Make volatility your friend with these three stocks

Each week, a professional investor tells MoneyWeek where he’d put his money now. This week: Philip Rodrigs, fund manager, River & Mercantile UK Dynamic Equity Fund.

Volatility is on the rise, after years of being suppressed. So far this year we’ve seen dramatic moves by leading stock indices and large companies, resulting in lots of comment in the press about appropriate asset allocation during such turmoil. However, this mainly focuses on the “beta” of the markets (which asset classes to invest in, rather than individual stocks).

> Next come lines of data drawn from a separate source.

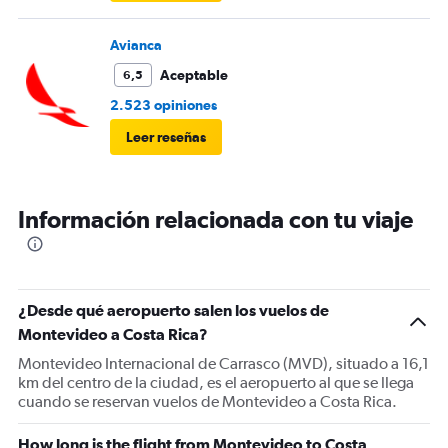
Avianca
Aceptable
6,5
2.523 opiniones
Leer reseñas
Información relacionada con tu viaje
¿Desde qué aeropuerto salen los vuelos de
Montevideo a Costa Rica?
Montevideo Internacional de Carrasco (MVD), situado a 16,1
km del centro de la ciudad, es el aeropuerto al que se llega
cuando se reservan vuelos de Montevideo a Costa Rica.
How long is the flight from Montevideo to Costa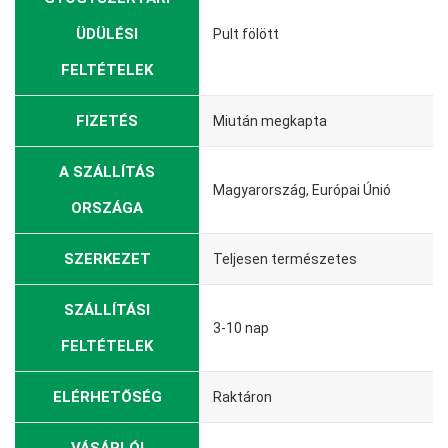
ÜDÜLÉSI
Pult fölött
FELTÉTELEK
FIZETÉS
Miután megkapta
A SZÁLLÍTÁS
Magyarország, Európai Únió
ORSZÁGA
SZERKEZET
Teljesen természetes
SZÁLLÍTÁSI
3-10 nap
FELTÉTELEK
ELÉRHETŐSÉG
Raktáron
VÁSÁRLÓI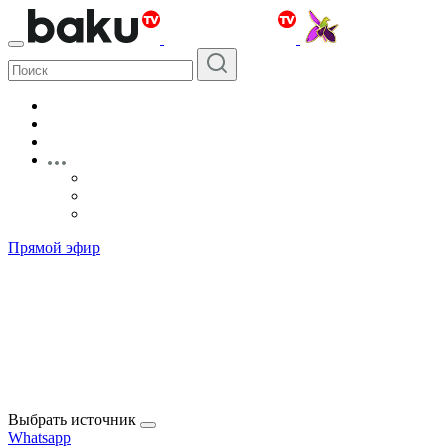
Прямой эфир
Выбрать источник
Whatsapp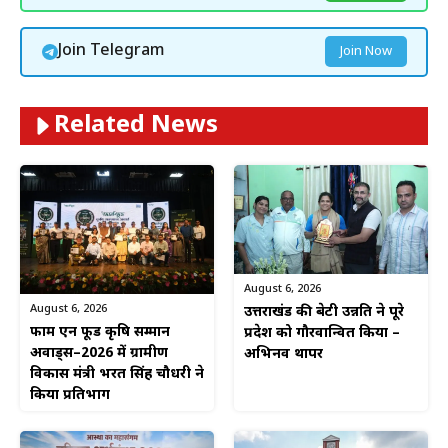
Join Telegram
Join Now
Related News
August 6, 2026
August 6, 2026
उत्तराखंड की बेटी उन्नति ने पूरे
फार्म एन फूड कृषि सम्मान
प्रदेश को गौरवान्वित किया –
अवार्ड्स–2026 में ग्रामीण
अभिनव थापर
विकास मंत्री भरत सिंह चौधरी ने
किया प्रतिभाग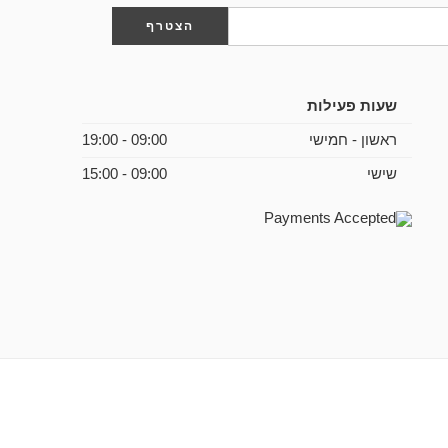
שעות פעילות
ראשון - חמישי
09:00 - 19:00
שישי
09:00 - 15:00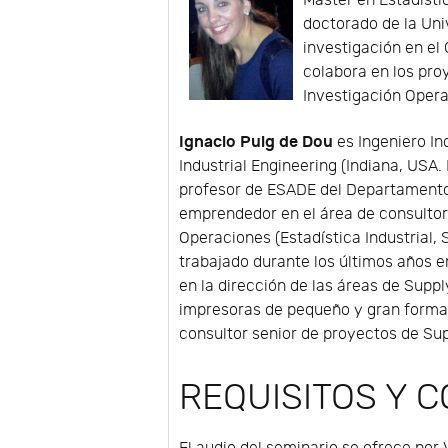
Máster en Estadísti
doctorado de la Uni
investigación en el
colabora en los pro
Investigación Opera
Ignacio Puig de Dou
es Ingeniero In
Industrial Engineering (Indiana, USA
profesor de ESADE del Departamento
emprendedor en el área de consultorí
Operaciones (Estadística Industrial,
trabajado durante los últimos años 
en la dirección de las áreas de Supp
impresoras de pequeño y gran forma
consultor senior de proyectos de Sup
REQUISITOS Y 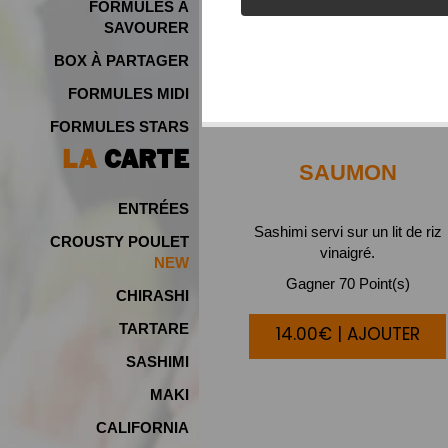
FORMULES À
SAVOURER
BOX À PARTAGER
FORMULES MIDI
FORMULES STARS
LA
CARTE
SAUMON
ENTRÉES
Sashimi servi sur un lit de riz
CROUSTY POULET
vinaigré.
NEW
Gagner 70 Point(s)
CHIRASHI
TARTARE
14.00€ | AJOUTER
SASHIMI
MAKI
CALIFORNIA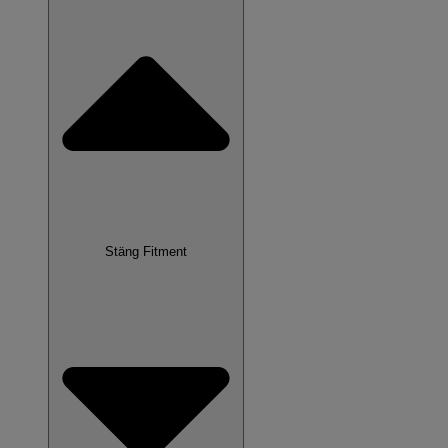
Stäng Fitment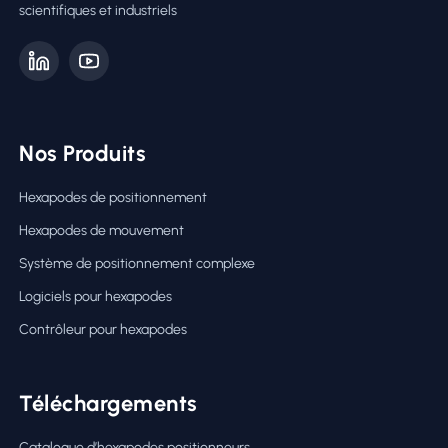
scientifiques et industriels
Nos Produits
Hexapodes de positionnement
Hexapodes de mouvement
Système de positionnement complexe
Logiciels pour hexapodes
Contrôleur pour hexapodes
Téléchargements
Catalogue d’hexapodes positionneurs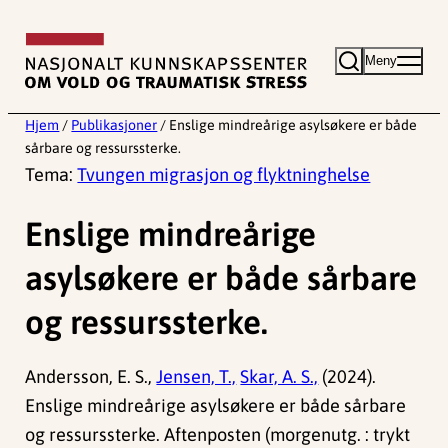
Hopp
til
Meny
innhold
Hjem
/
Publikasjoner
/
Enslige mindreårige asylsøkere er både
sårbare og ressurssterke.
Tema:
Tvungen migrasjon og flyktninghelse
Enslige mindreårige
asylsøkere er både sårbare
og ressurssterke.
Andersson, E. S.,
Jensen, T.,
Skar, A. S.,
(2024).
Enslige mindreårige asylsøkere er både sårbare
og ressurssterke. Aftenposten (morgenutg. : trykt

In fact, volatility presents the best opportunities for those focusing on “alpha”  – sharp moves in markets can present good chances to buy into specific stocks. Volatility is an active manager’s friend – it helps us build portfolios that can significantly outperform steadily over the long term – and to take advantage, we have launched the all-cap R&M UK Dynamic Equity Fund, which invests across the whole UK stockmarket. We use our “potential, valuation and timing” approach to select the best growth, high-quality, recovery, and asset-backed stocks for the portfolio.

I first invested in Paysafe Group (LSE: PAYS) when it had a £50m market cap in 2011. I am just as excited about its prospects now that it has a near-£2bn market cap. Its valuation remains cheap, due to a business strategy that is still delivering strong growth and positive surprises. During 2015, Optimal Payments acquired Skrill to create a global online payments business with the ability to rival PayPal. It was renamed Paysafe.

Riding the long-term growth of online retailing, Paysafe specialises in complex multi-region and multi-method payments, and helps emerging and growing retailers with advanced fraud detection. Remarkably, despite the share price performance, Paysafe remains cheaper than its peers and cheap relative to its strong growth and cash generation credentials. This is due to the firm only recently breaching the £1bn mark, which means many investors are only just getting to know the company. I’m sure they will like what they find.

Another overlooked stock is Equiniti (LSE: EQN). Many investors will have used its services without realising it – the firm looks after the complex shareholder registers for many FTSE 100 groups. It is a broad, diversified business that operates wherever complex IT systems are needed to handle high volumes of records and transactions – it has plenty of opportunity to help the government automate its paper-based systems.

Yet this solid, steadily growing business is on a price/earnings ratio of just 11. That appears to be due to a difficult start to life on the stockmarket, which rather extraordinarily included it having to buy stock in its own initial public offering. But steady delivery is likely to see it re-rated up to – and perhaps beyond – its peer Capita’s valuation. In the short run, this will be helped by significant transaction fees due to the BG-Royal Dutch merger, which it is administering.

Lastly, we have a former high flyer that is now an exciting recovery opportunity, trading at around a third of its asset value. The new national living wage is both a boon and a burden for pub companies – consumers have more money to spend, but staff need to be paid more.

But for Enterprise Inns (LSE: ETI), which owns freehold pubs and earns rent, only the boon matters. The company held too much debt heading into recession, which has left investors wary. But now Enterprise’s valuers confirm that its asset value offers nearly three-fold upside. With many initiatives to realise value – and helped rather than hindered by the recent wage regulation – Enterprise is a stock that may well be one to toast in years to come.